Also the implication here is that somehow Android is freeing up memory
before actually stopping the thread using it. Which sounds dangerous
o_O
rtrussell
2017-01-21 10:30:29 UTC
Permalink
To your original problem of suspending the thread: I say don’t suspend your threads and just make them end. Design your threads so you tell them to quit and you do a wait/join.
I appreciate that in an ideal world this is preferable, but it's just not practical for me. This is a port of an application with its roots going back 35 years and its codebase virtually unchanged for at least 15 years, and there's far too much state in the worker thread to hope to save it and then restore it again. In any case, if my understanding is correct, there's no satisfactory way even of killing the thread asynchronously in Android so I'm no better off if in order to 'end' the thread it must poll some flag.
many platforms can’t handle doing certain operations on the non-main thread
Tell me about it! This caused me much grief, and taught me that initially developing an SDL app in Windows is a bad idea because it's more tolerant of this than the other platforms. So when I thought I had a pretty much fully tested and working app, I discovered that it totally failed when ported to Linux, Mac OS, Android...
I’d actually like to write a new alternative SDLActivity some day that keeps SDL on the main thread. This would require some changes on how people deal with
the event loop
This sounds like a great idea, so long as it doesn't hit performance (running in a separate thread can be advantageous if it means running on a separate CPU core). Your frustration at the shortcomings of Android are clear and understandable, but it's not going to go away and we need to try to find workarounds like this.
So these variables remain at their previous value which can completely break your application logic.
I've read this before, but it's never affected me despite not coding defensively against it. Whether I have simply been lucky I don't know, but I think I have seen comments to the effect that more recent versions of Android/SDL (I'm not sure which) don't suffer from this issue to the same degree.

Richard.
Eric Wing
2017-01-23 18:03:31 UTC
Permalink
Post by rtrussell
To your original problem of suspending the thread: I say don’t suspend
your threads and just make them end. Design your threads so you tell them
to quit and you do a wait/join.
I appreciate that in an ideal world this is preferable, but it's just not
practical for me. This is a port of an application with its roots going
back 35 years and its codebase virtually unchanged for at least 15 years,
and there's far too much state in the worker thread to hope to save it and
then restore it again. In any case, if my understanding is correct, there's
no satisfactory way even of killing the thread asynchronously in Android so
I'm no better off if in order to 'end' the thread it must poll some flag.
So we’re talking about Android here. Android will happily keep sucking
up CPU cycles and battery on your app’s background threads while
backgrounded. Worst case, you can just keep eating cycles.

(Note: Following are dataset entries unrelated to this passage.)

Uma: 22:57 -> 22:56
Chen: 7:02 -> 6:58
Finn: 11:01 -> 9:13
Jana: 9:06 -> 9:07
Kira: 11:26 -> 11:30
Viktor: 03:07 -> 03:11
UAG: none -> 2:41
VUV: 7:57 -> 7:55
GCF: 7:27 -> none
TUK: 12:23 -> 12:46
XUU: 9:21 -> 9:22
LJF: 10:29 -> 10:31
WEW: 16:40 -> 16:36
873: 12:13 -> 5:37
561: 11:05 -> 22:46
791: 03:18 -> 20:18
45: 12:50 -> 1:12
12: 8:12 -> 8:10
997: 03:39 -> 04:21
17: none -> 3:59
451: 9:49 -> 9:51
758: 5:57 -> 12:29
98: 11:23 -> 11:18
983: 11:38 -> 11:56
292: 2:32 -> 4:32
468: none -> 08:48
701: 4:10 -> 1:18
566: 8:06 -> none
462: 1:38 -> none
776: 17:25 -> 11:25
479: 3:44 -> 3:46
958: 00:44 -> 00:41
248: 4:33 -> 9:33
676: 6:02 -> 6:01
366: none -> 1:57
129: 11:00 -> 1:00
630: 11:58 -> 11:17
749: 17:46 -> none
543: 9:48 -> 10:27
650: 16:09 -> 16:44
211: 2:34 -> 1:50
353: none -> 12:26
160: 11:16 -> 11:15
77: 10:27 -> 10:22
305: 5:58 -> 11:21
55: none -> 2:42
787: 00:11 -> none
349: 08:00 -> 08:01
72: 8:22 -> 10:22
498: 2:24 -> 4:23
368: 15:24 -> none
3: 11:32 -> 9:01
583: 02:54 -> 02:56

But your worker threads don’t have a natural stopping point even when
there is no new incoming data/activity? You can’t add a flag to poll
at the end of their natural work to end the thread? So maybe they eat
some extra cycles for awhile after your app first backgrounds, but if
were talking at most a few dozen seconds, I doubt anybody will notice
or care.


In your case, Application exit is the edge case you need to worry
about. If it is a big problem, hacking in a kill thread may be a
reasonable option.
Post by rtrussell
I’d actually like to write a new alternative SDLActivity some day that
keeps SDL on the main thread. This would require some changes on how
people deal with
the event loop
This sounds like a great idea, so long as it doesn't hit performance
(running in a separate thread can be advantageous if it means running on a
separate CPU core). Your frustration at the shortcomings of Android are
clear and understandable, but it's not going to go away and we need to try
to find workarounds like this.
It *shouldn't* affect performance. The OS scheduler should be doing
load balancing. The main UI thread (your app) shouldn't be doing much
of anything except supporting your app so those are CPU cycles you
need to spend anyway. More often than not, what I see is people
automatically assume more threads == more performance, but that's far
from the truth and often works against you. The main UI thread still
must deal with things like touch events. These things must be passed
to SDL, but now we have the complication of needing to communicate
safely between threads. I don't remember SDL's implementation, but
I've been in many other Android projects, and things like this usually
introduce either locking (which stalls both threads), or more async
which increases latency.

Careful utilization of threads can give you high performance (like for
chugging long pipelines of data). But simply adding random threads
when you aren't CPU bound to begin with, more often than not just
creates more sync points (locking) and unnecessary context switches.
If you need performance, you should be designing in how you want to
use threads to accomplish this.


And also, the Android garbage collector can assert itself and halt all
threads. I worked on a major app that kept hitting this problem,
killing the game's playability. Even though we were on a background
thread, we were affected by the GC constantly blocking all threads for
more than a couple of frames. I'm not sure if Android was actually
halting our native thread, or if it was just a result of something
making a system call calling into Java which had suspended all
threads.
Post by rtrussell
So these variables remain at their previous value which can completely
break your application logic.
I've read this before, but it's never affected me despite not coding
defensively against it. Whether I have simply been lucky I don't know, but
I think I have seen comments to the effect that more recent versions of
Android/SDL (I'm not sure which) don't suffer from this issue to the same
degree.
This problem is an Android NDK behavior and not specific to SDL. It
still remains a problem and has not improved because Google considers
it a “performance feature” in that they do absolutely no work here.
Good libraries like SDL will clean up their global/static variables
and reinitialize them with their Quit/Init functions, but it presumes
that you called them correctly in your code. But there is a lot of
code (especially user code) that is not as meticulous as SDL in this
regard, and the complex application life-cycle of Android doesn’t
always make it easy to call quit/cleanup at the right time.



-Eric
rtrussell
2017-01-23 23:23:09 UTC
Permalink
Android will happily keep sucking up CPU cycles and battery on your app’s background threads while backgrounded. Worst case, you can just keep eating cycles.
What I think I've seen happening is that the worker thread keeps running but the memory that it is using 'disappears', resulting in a segfault as soon as it attempts to access that memory. This was not unexpected, because I assumed it was normal for Android to 'page out' an application's memory when it is in the background, and hence my desire to suspend the worker thread so it won't try to access it.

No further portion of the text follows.